The Government of Canada has reached an agreement with Kinder Morgan to buy the Trans Mountain Expansion Project and related pipeline and terminal assets for US$3.5 billion (C$4.5 billion), as the federal government stepped in to save the project after British Columbia's fierce opposition to the project was threatening to derail it.
He argued Trudeau is "gambling billions of Canadian taxpayer dollars on an oil project that will never be built - a project that Kinder Morgan itself has indicated is "untenable" and that faces more than a dozen lawsuits, crumbling economics, and a growing resistance movement that is spreading around the world".
The federal Liberal government has agreed to buy the troubled Trans Mountain expansion project from Kinder Morgan to ensure the controversial expansion of an Alberta-to-B.C. crude oil pipeline gets built.
Horgan said his province will continue to seek a legal remedy to stop the expansion.
Kinder Morgan Canada Ltd. listed on the Toronto Stock Exchange on May 30 past year, luring investors with the promise of building the massive Trans Mountain expansion project.
"Why are we investing in a pipeline when global demand for heavy oil will be diminishing?" asks Allan.
Still, Darling said he plans to follow up with Energy East proponents to see if it's something they can move on.
Kinder Morgan Canada Ltd. CEO Steve Kean said the deal is "a great day for Canada" and why wouldn't he?
He says Kinder Morgan will proceed with its plan to twin the pipeline this summer while the sale is completed.
The deal for the bulk of the Canadian subsidiary of Texas-based Kinder Morgan Sale proceeds are about $12 per share after capital gains taxes, he said.
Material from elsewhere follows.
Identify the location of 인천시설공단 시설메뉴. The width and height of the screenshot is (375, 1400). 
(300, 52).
The Alberta government also has pledged a contingency fund of up to about $1.5 billion to provide emergency funds to the project if unforeseen circumstances arise.
The pipeline connects oil sands facilities near Edmonton, Alberta, to tanks in Burnaby, near Vancouver on Canada's west coast.
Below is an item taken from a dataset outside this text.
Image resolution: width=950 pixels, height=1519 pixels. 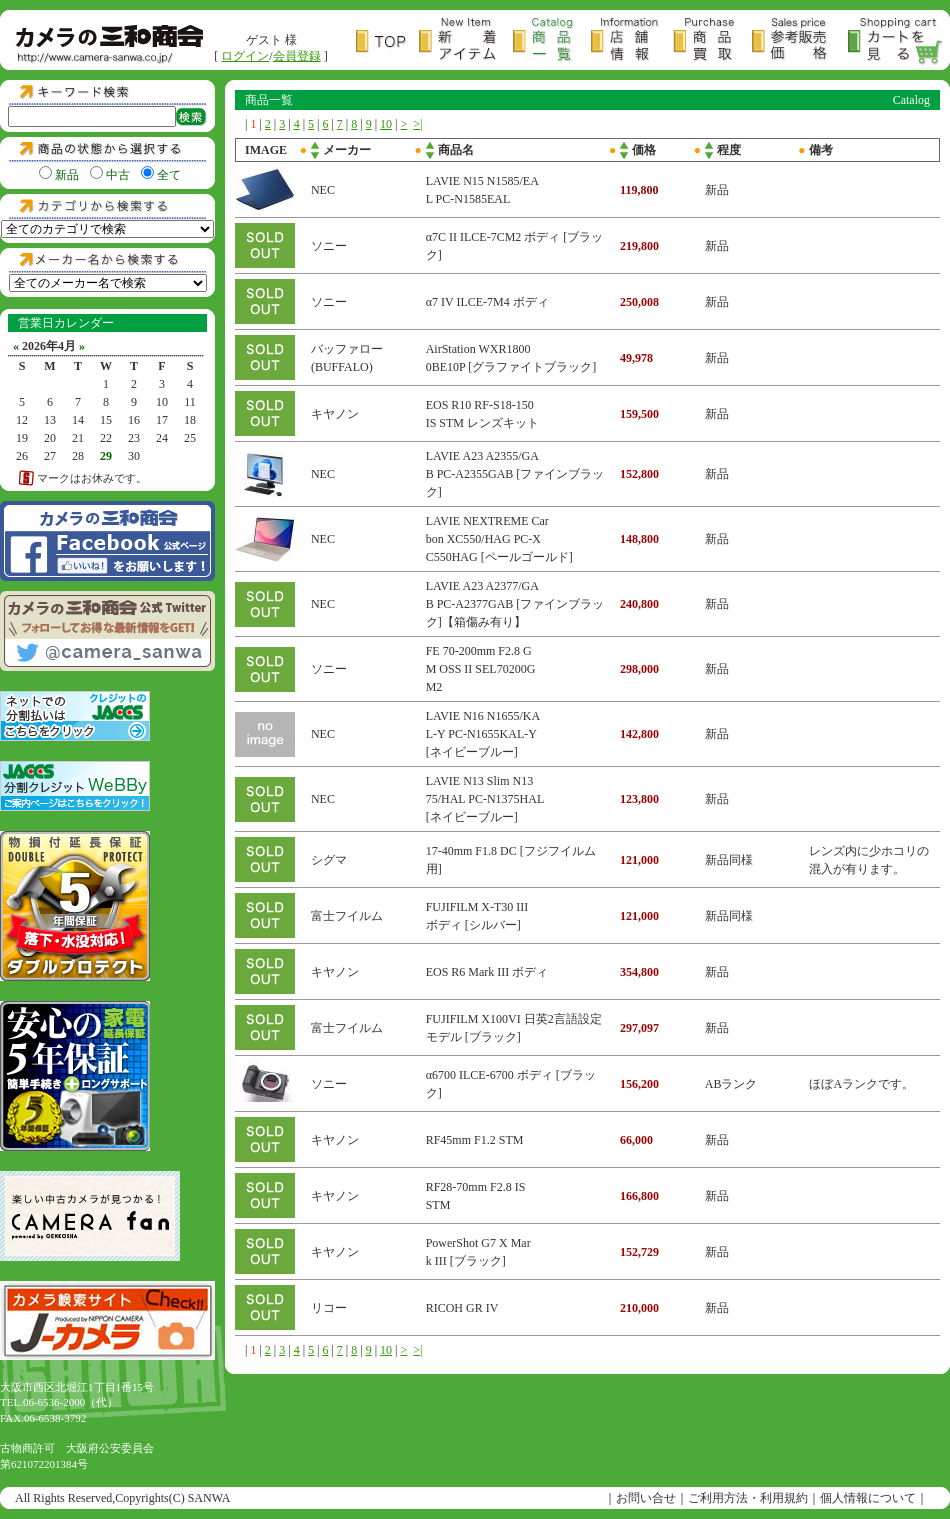 What do you see at coordinates (896, 41) in the screenshot?
I see `カートを見る` at bounding box center [896, 41].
Meanwhile, Green Party Leader Elizabeth May pleaded guilty to criminal contempt after she protested at the Kinder Morgan construction site, violating a B.C. court injunction.
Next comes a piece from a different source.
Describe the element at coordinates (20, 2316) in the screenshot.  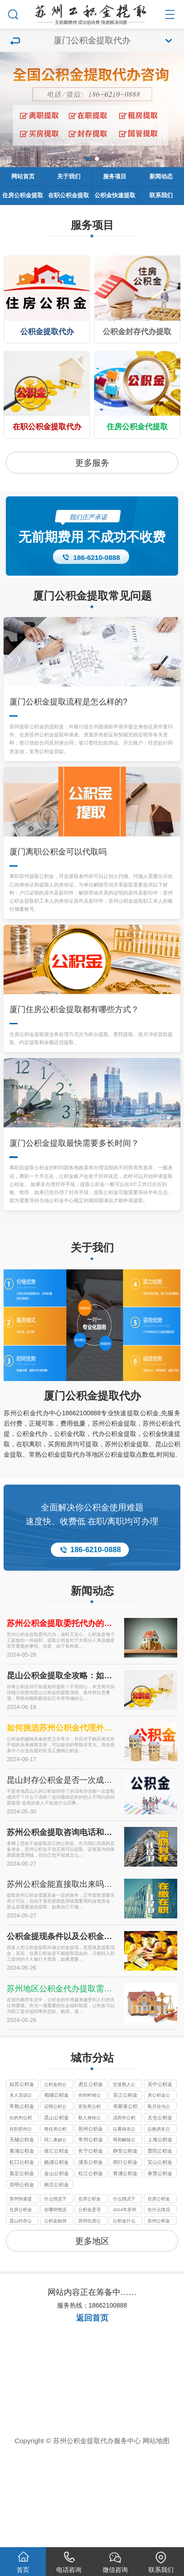 I see `昆山封存公积金有办法代办提取的政策及2024年现状分析` at that location.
The only studies that say the Trans Mountain pipeline will make money for the Canadian economy are reports paid for by Kinder Morgan.
The pipeline's expansion had been facing a May 31 deadline - imposed by Kinder Morgan - to solve the impasse between Alberta and British Columbia hampering the project's progress.
"It's really quite a turnup for the books for the Canadian government to buy itself a pipeline", he said.
"It's very possible we might not have to spend a cent of it", Notley said of the financial backing, which would be payable only when oil begins to flow from the twinned pipeline.
Notley added: "This is the most certainty this project has ever had".
There are parties interested in the pipeline, including Indigenous communities and pension funds, Morneau said, but his officials acknowledged it may be hard to find a buyer amid lingering uncertainty until after the pipeline is actually built.
The Trans Mountain project is created to increase capacity of the 65-year-old pipeline from Edmonton, Alberta, to Burnaby, B.C., from 300,000 to 890,000 barrels per day.
Greenpeace Canada's Mike Hudema tweeted "Good-bye climate and Indigenous rights commitments Canada and hello Massive losses".
Bad enough that people like hysterical, anti-pipeline protesters, as Robert Bryce explains in his book Power Hungry, refuse to accept the inescapable reality that, "We use hydrocarbons - coal, oil and natural gas - not because we like them, but because they produce lots of heat energy from small spaces, at prices we can afford in the quantities that we demand".